[Start of Attachment]

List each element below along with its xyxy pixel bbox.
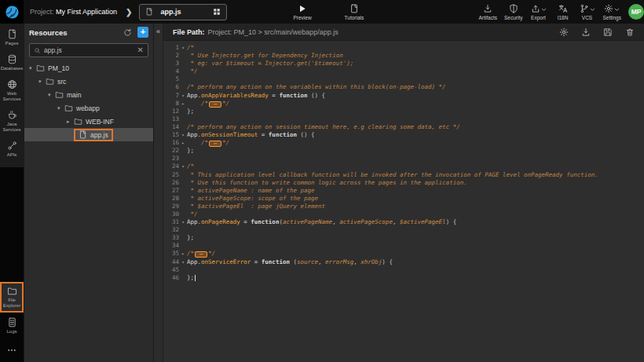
sidebar-item-file-explorer[interactable]: File Explorer bbox=[0, 282, 24, 313]
fold-marker bbox=[179, 108, 187, 115]
tree-item-app-js[interactable]: app.js bbox=[24, 128, 153, 141]
line-number: 28 bbox=[163, 195, 179, 203]
line-number: 7 bbox=[163, 92, 179, 100]
preview-button[interactable]: Preview bbox=[293, 4, 311, 20]
fold-marker[interactable]: ▸ bbox=[179, 250, 187, 258]
search-input[interactable] bbox=[44, 46, 137, 54]
code-line[interactable]: 29 * $activePageEl : page jQuery element bbox=[163, 203, 644, 210]
code-line[interactable]: 28 * activePageScope: scope of the page bbox=[163, 195, 644, 203]
tree-expand-icon[interactable]: ▾ bbox=[29, 65, 36, 71]
fold-marker[interactable]: ▸ bbox=[179, 139, 187, 147]
sidebar-item-label: Databases bbox=[1, 66, 24, 71]
code-editor[interactable]: 1▾/*2 * Use Injector.get for Dependency … bbox=[163, 41, 644, 362]
code-line[interactable]: 8▸ /*⋯*/ bbox=[163, 100, 644, 108]
code-line[interactable]: 35▸/*⋯*/ bbox=[163, 250, 644, 258]
fold-marker bbox=[179, 266, 187, 274]
code-line[interactable]: 14/* perform any action on session timeo… bbox=[163, 123, 644, 131]
fold-marker[interactable]: ▾ bbox=[179, 92, 187, 100]
code-line[interactable]: 25 * This application level callback fun… bbox=[163, 171, 644, 179]
code-line[interactable]: 3 * eg: var $timeout = Injector.get('$ti… bbox=[163, 60, 644, 68]
topbar-item-export[interactable]: Export bbox=[530, 4, 547, 20]
tree-expand-icon[interactable]: ▾ bbox=[57, 105, 64, 112]
sidebar-item-pages[interactable]: Pages bbox=[0, 29, 24, 46]
code-line[interactable]: 6/* perform any action on the variables … bbox=[163, 83, 644, 91]
code-line[interactable]: 26 * Use this function to write common l… bbox=[163, 179, 644, 187]
code-line[interactable]: 27 * activePageName : name of the page bbox=[163, 187, 644, 195]
tutorial-highlight-box: app.js bbox=[74, 129, 113, 141]
collapse-panel-icon[interactable]: « bbox=[154, 27, 163, 35]
code-line[interactable]: 4 */ bbox=[163, 68, 644, 75]
tree-expand-icon[interactable]: ▾ bbox=[38, 79, 46, 85]
code-line[interactable]: 33}; bbox=[163, 234, 644, 242]
code-token: * eg: var $timeout = Injector.get('$time… bbox=[187, 60, 353, 67]
topbar-item-security[interactable]: Security bbox=[504, 4, 522, 20]
code-line[interactable]: 1▾/* bbox=[163, 44, 644, 52]
folder-icon bbox=[46, 77, 57, 86]
code-line[interactable]: 30 */ bbox=[163, 210, 644, 218]
fold-marker[interactable]: ▾ bbox=[179, 218, 187, 226]
sidebar-item-apis[interactable]: APIs bbox=[0, 141, 24, 158]
clear-search-icon[interactable]: ✕ bbox=[137, 46, 144, 54]
tree-item-label: app.js bbox=[90, 131, 108, 139]
topbar-item-artifacts[interactable]: Artifacts bbox=[479, 4, 497, 20]
fold-marker[interactable]: ▸ bbox=[179, 100, 187, 108]
code-token: */ bbox=[187, 68, 198, 75]
avatar[interactable]: MP bbox=[628, 4, 644, 20]
code-line[interactable]: 16▸ /*⋯*/ bbox=[163, 139, 644, 147]
fold-marker[interactable]: ▾ bbox=[179, 163, 187, 170]
code-line[interactable]: 46}; bbox=[163, 274, 644, 282]
code-line[interactable]: 22}; bbox=[163, 147, 644, 155]
code-line[interactable]: 32 bbox=[163, 226, 644, 234]
tree-expand-icon[interactable]: ▾ bbox=[48, 92, 55, 98]
fold-marker[interactable]: ▾ bbox=[179, 44, 187, 52]
code-line[interactable]: 34 bbox=[163, 242, 644, 250]
code-line[interactable]: 15▾App.onSessionTimeout = function () { bbox=[163, 131, 644, 139]
app-logo[interactable] bbox=[0, 0, 24, 24]
code-line[interactable]: 31▾App.onPageReady = function(activePage… bbox=[163, 218, 644, 226]
tree-item-pm-10[interactable]: ▾PM_10 bbox=[24, 61, 153, 75]
apis-icon bbox=[7, 141, 17, 151]
sidebar-item-label: Java Services bbox=[0, 122, 24, 133]
tree-expand-icon[interactable]: ▸ bbox=[67, 119, 74, 125]
code-line[interactable]: 44▾App.onServiceError = function (source… bbox=[163, 258, 644, 266]
folded-code-chip[interactable]: ⋯ bbox=[209, 141, 221, 147]
topbar-item-vcs[interactable]: VCS bbox=[579, 4, 596, 20]
tree-item-webapp[interactable]: ▾webapp bbox=[24, 101, 153, 115]
tutorials-button[interactable]: Tutorials bbox=[345, 4, 364, 20]
tree-item-src[interactable]: ▾src bbox=[24, 75, 153, 88]
save-button[interactable] bbox=[603, 27, 613, 37]
folded-code-chip[interactable]: ⋯ bbox=[195, 251, 207, 258]
fold-marker bbox=[179, 83, 187, 91]
open-file-tab[interactable]: app.js bbox=[139, 4, 227, 20]
delete-button[interactable] bbox=[625, 27, 635, 37]
grid-view-icon[interactable] bbox=[213, 8, 221, 16]
tree-item-main[interactable]: ▾main bbox=[24, 88, 153, 101]
topbar-item-settings[interactable]: Settings bbox=[603, 4, 622, 20]
code-line[interactable]: 13 bbox=[163, 115, 644, 123]
fold-marker[interactable]: ▾ bbox=[179, 131, 187, 139]
code-line[interactable]: 7▾App.onAppVariablesReady = function () … bbox=[163, 92, 644, 100]
code-line[interactable]: 2 * Use Injector.get for Dependency Inje… bbox=[163, 52, 644, 60]
sidebar-item-java-services[interactable]: Java Services bbox=[0, 110, 24, 133]
refresh-icon[interactable] bbox=[123, 28, 132, 37]
sidebar-item-logs[interactable]: Logs bbox=[0, 317, 24, 335]
download-button[interactable] bbox=[581, 27, 591, 37]
sidebar-item-web-services[interactable]: Web Services bbox=[0, 79, 24, 102]
settings-button[interactable] bbox=[559, 27, 569, 37]
folded-code-chip[interactable]: ⋯ bbox=[209, 101, 221, 108]
code-line[interactable]: 5 bbox=[163, 75, 644, 83]
tree-item-web-inf[interactable]: ▸WEB-INF bbox=[24, 115, 153, 128]
code-line[interactable]: 12}; bbox=[163, 108, 644, 115]
code-token: activePageName bbox=[283, 218, 332, 225]
add-resource-button[interactable]: + bbox=[137, 27, 148, 38]
more-options-button[interactable] bbox=[0, 342, 24, 358]
code-line[interactable]: 45 bbox=[163, 266, 644, 274]
sidebar-item-databases[interactable]: Databases bbox=[0, 54, 24, 71]
topbar-item-i18n[interactable]: I18N bbox=[554, 4, 572, 20]
fold-marker[interactable]: ▾ bbox=[179, 258, 187, 266]
code-line[interactable]: 23 bbox=[163, 155, 644, 163]
code-token: */ bbox=[187, 210, 198, 218]
fold-marker bbox=[179, 52, 187, 60]
preview-label: Preview bbox=[293, 15, 311, 20]
code-line[interactable]: 24▾/* bbox=[163, 163, 644, 170]
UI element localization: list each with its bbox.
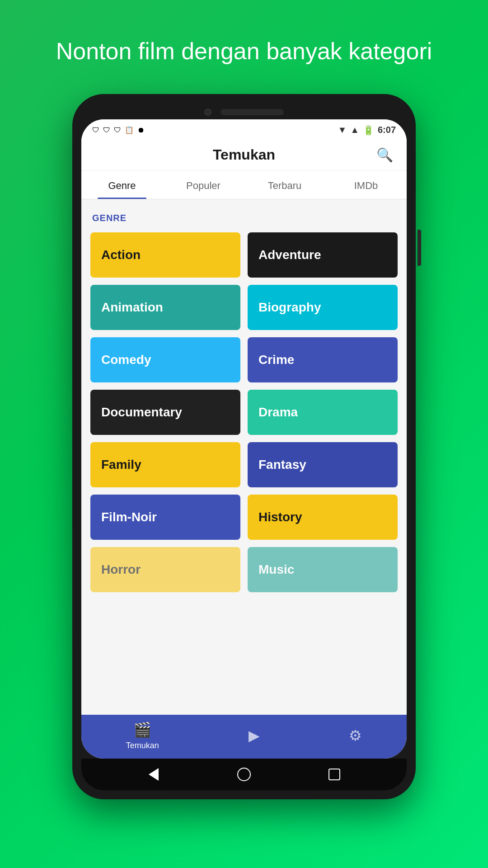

[End of Attachment]

Task objective: Every line that holds the word "number" should be copied from the listing.

Solution for this task:
line-number: 28 bbox=[163, 195, 179, 203]
line-number: 7 bbox=[163, 92, 179, 100]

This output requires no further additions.